The testimony of a witness that qualifies as an “expert” is usually given considerable weight by the court because they are thought of as authorities on matters pertaining to their occupation or field of study. Because of this, their opinions are often sought after by litigants who want to further prove various aspects of their case.
While expert witness testimony can provide a major boost for a claimant’s case, there are times when their testimony may not help at all. For example, an expert witness cannot simply make wild assertions that have no basis in fact and ask the court to trust them based solely on their qualifications. There must be some standard that expert witnesses must meet in order for the court to take their claims seriously.

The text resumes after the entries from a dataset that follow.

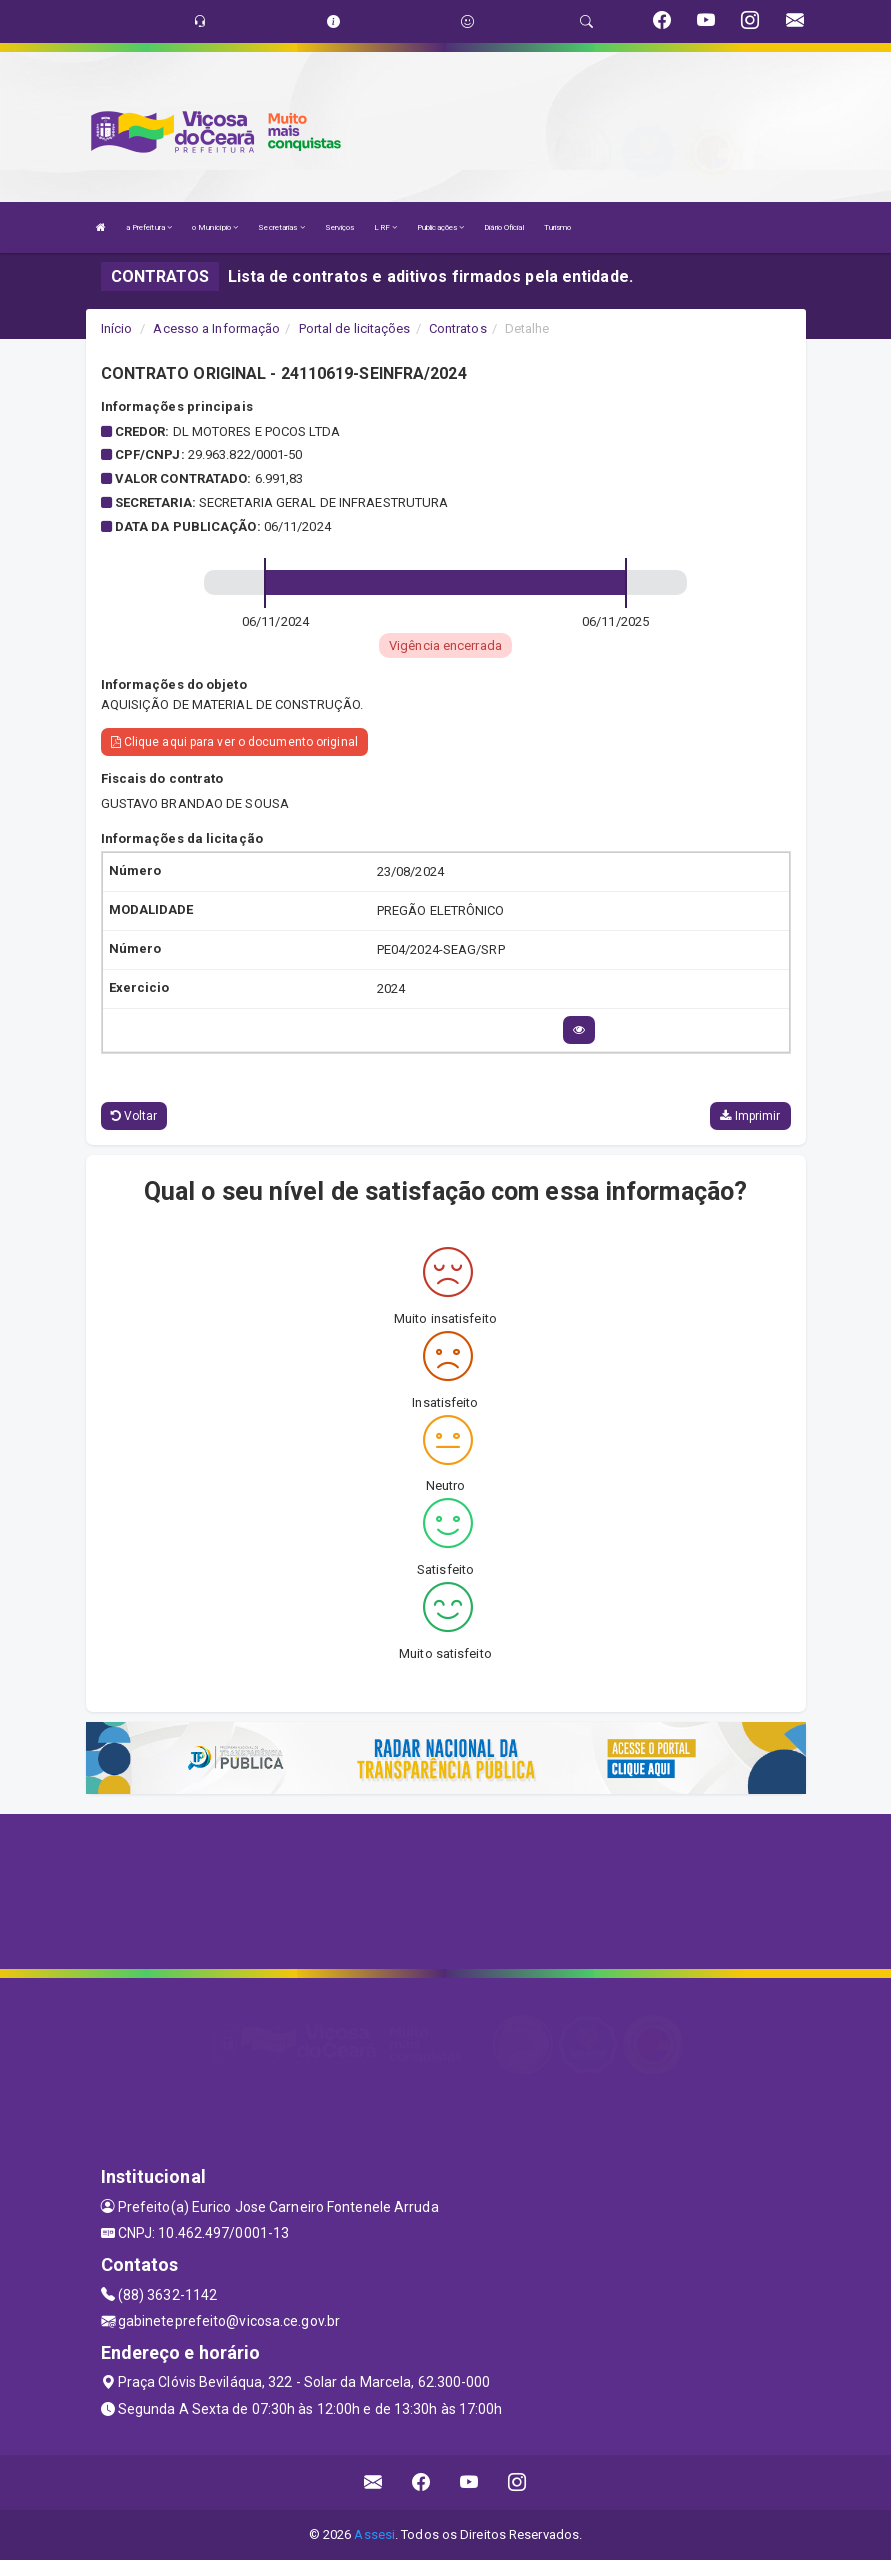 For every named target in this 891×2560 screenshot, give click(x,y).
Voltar (134, 1116)
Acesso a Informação (216, 328)
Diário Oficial (503, 227)
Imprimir (750, 1116)
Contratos (458, 328)
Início (117, 328)
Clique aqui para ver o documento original (234, 742)
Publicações (440, 227)
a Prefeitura (149, 227)
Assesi (374, 2534)
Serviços (340, 227)
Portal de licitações (355, 328)
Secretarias (281, 227)
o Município (215, 227)
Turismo (558, 227)
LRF (385, 227) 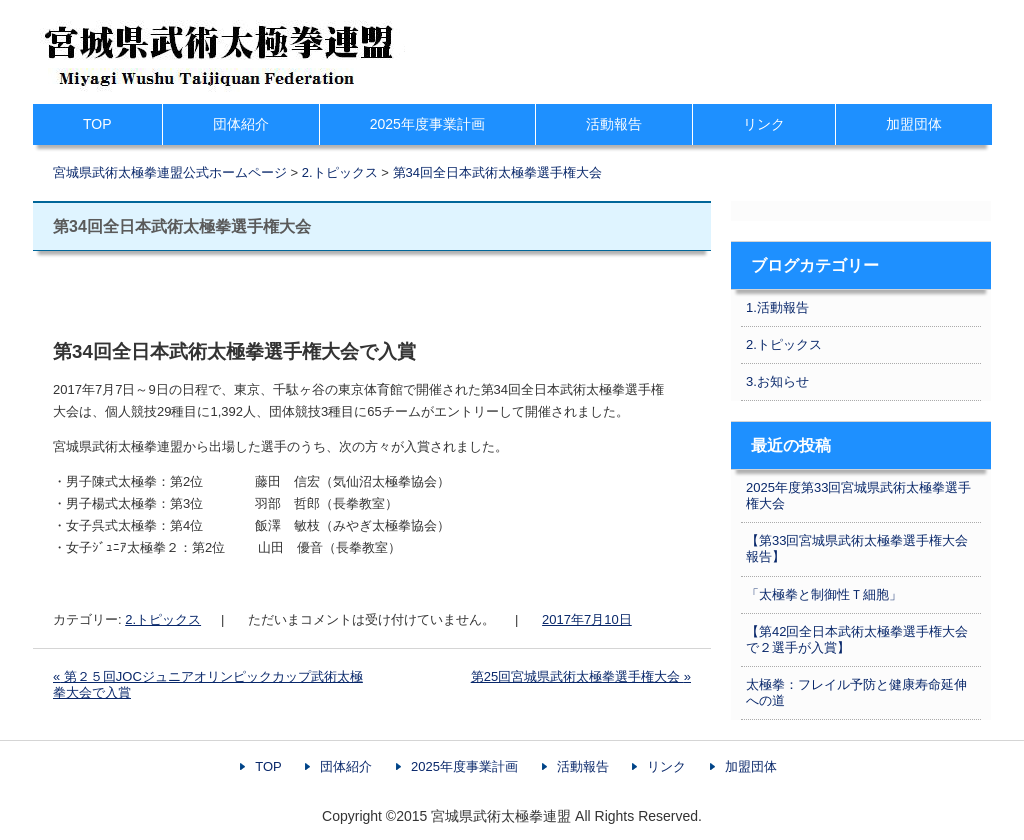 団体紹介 (241, 124)
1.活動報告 (777, 307)
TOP (97, 124)
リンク (764, 124)
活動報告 (614, 124)
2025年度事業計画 (427, 124)
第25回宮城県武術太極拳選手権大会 (581, 676)
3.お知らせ (777, 381)
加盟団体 (914, 124)
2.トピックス (163, 619)
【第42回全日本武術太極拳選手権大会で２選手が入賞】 (857, 639)
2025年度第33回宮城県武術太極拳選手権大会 (858, 495)
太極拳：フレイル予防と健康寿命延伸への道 (856, 692)
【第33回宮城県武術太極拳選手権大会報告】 (857, 548)
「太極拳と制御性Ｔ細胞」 (824, 594) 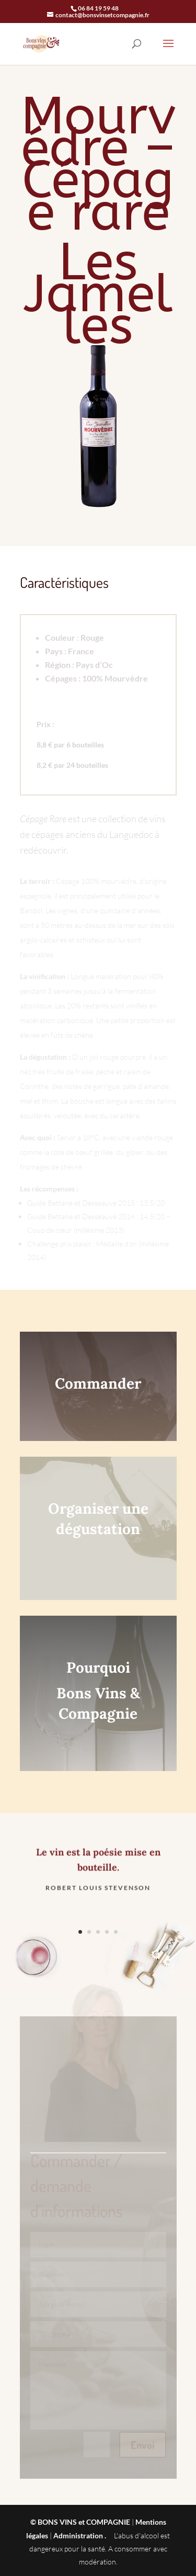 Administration (78, 2535) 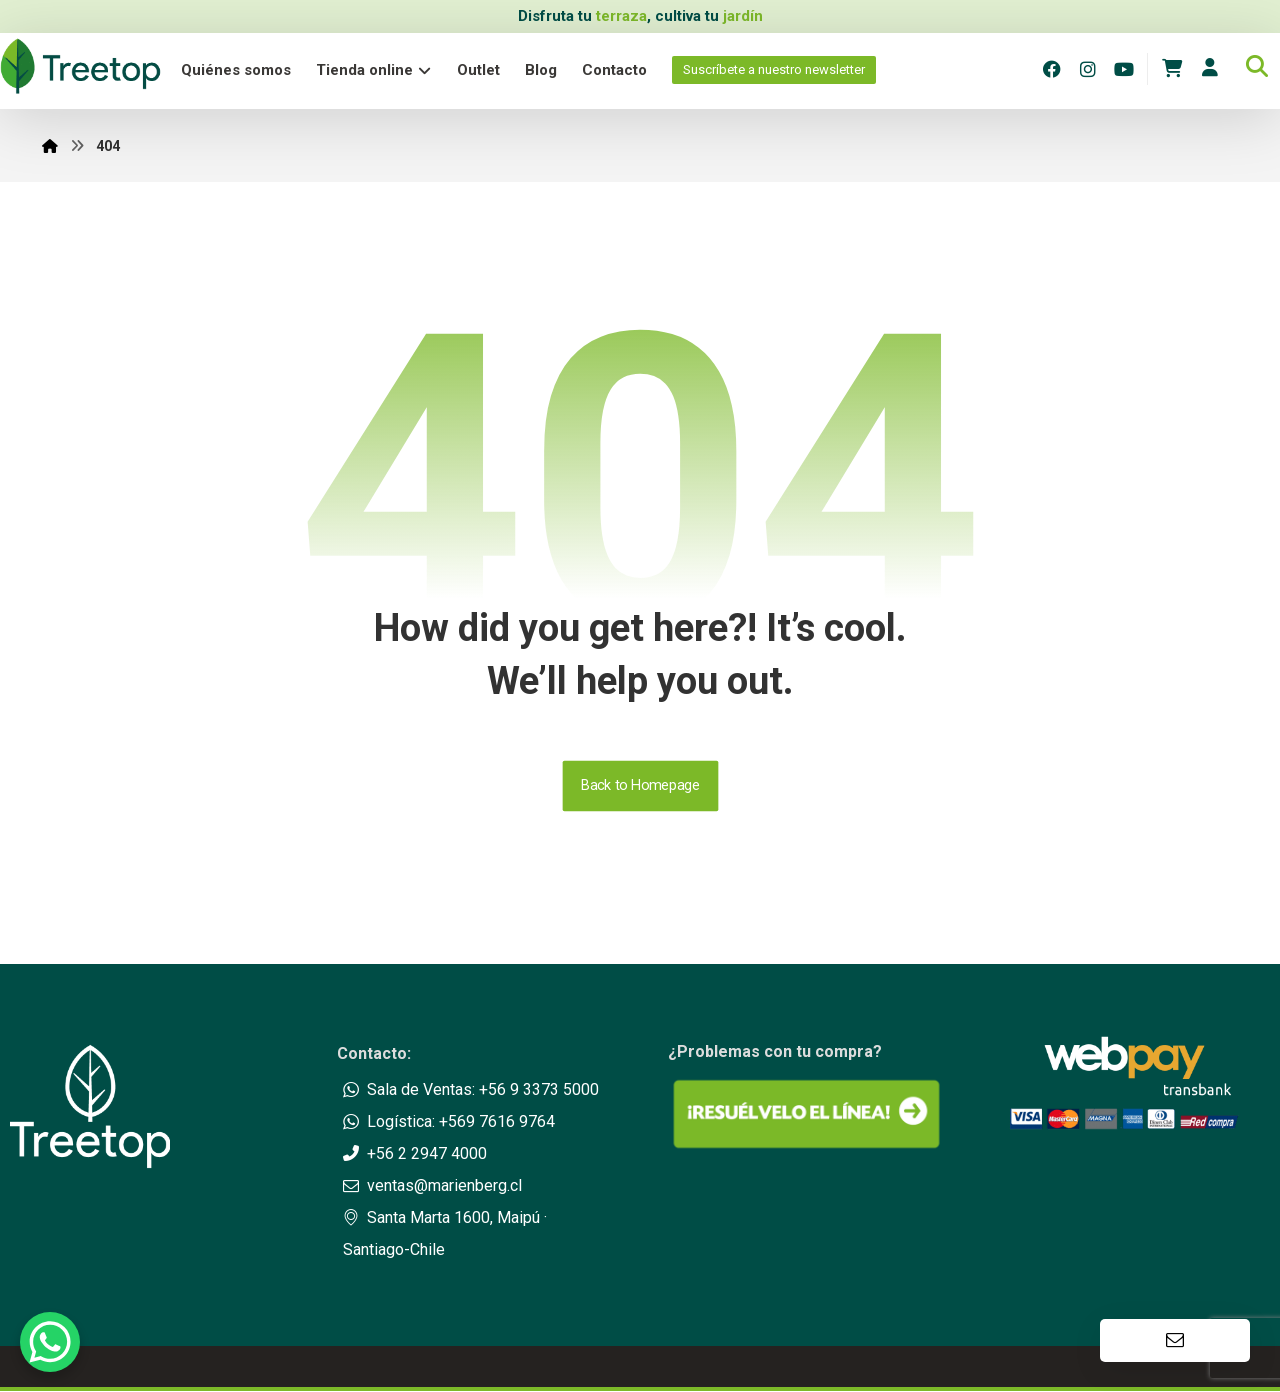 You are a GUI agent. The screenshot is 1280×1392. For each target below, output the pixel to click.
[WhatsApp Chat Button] (50, 1342)
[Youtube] (1124, 70)
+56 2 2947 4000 (415, 1154)
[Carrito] (1172, 67)
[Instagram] (1088, 70)
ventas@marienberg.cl (432, 1186)
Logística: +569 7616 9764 (449, 1122)
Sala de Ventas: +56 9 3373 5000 (471, 1090)
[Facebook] (1052, 70)
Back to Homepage (640, 786)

Case Study: 11th Circuit Court of Appeals Affirms Exclusion of Expert Witness Testimony in Product Liability Claim
Recently, the 11th Circuit Court of Appeals affirmed a lower court ruling that excluded the testimony of an expert witness in the case of Sheila A. Knepfle v. J & P Cycles, LLC, et al, No. 21-11996 (2022). This was a product liability action in which the plaintiff sought to have the expert testify that the “D-Ring” closure on a motorcycle helmet chinstrap was defective.
During his testimony, the expert failed to identify a single generally accepted test, peer-reviewed article, or independent study that supported his opinion on the design defect or theory of events. The court noted that the expert failed to measure critical helmet components or perform tests to confirm his theories regarding the mechanism of injury.
Ultimately, the court found the expert was academically qualified to testify; however, the court excluded the expert’s testimony because of the novel and untested theories used to reach his conclusion.
In 1993, the US Supreme Court addressed the issue of the admissibility of expert testimony in the case of Daubert v. Merrell Dow Pharmaceuticals, Inc., 509 U.S. 579 (1993). The court held that expert testimony must be reliable and that a valid scientific link must be established between their testimony and the facts of a given case.
Since trial judges are compelled to act as “gatekeepers” with regard to the reliability and relevance of expert testimony, the court laid out a number of factors that judges should consider:
- Whether the theory or technique in question can be and has been tested.
- Whether the theory or technique has been subjected to peer review and publication.
- The theory or technique’s known or potential error rate.
- The existence and maintenance of standards controlling its operation.
- Whether the theory or technique is widely accepted in the relevant scientific community.
The 11th Circuit ruling in the recent product liability action seems to be in keeping with the standards that were set a couple of decades ago by the Supreme Court, and the ruling serves as a cautionary warning to expert witnesses and those who call on them to testify in a personal injury claim.
Experts need to provide scientific background for their theories beyond their own education or testing. In addition, the opinions and methodologies that they present should be supported by peer-reviewed literature or learned treatise sources common to their industry or field of study. Without these elements, there is a good chance that the expert witness testimony will be excluded by the court.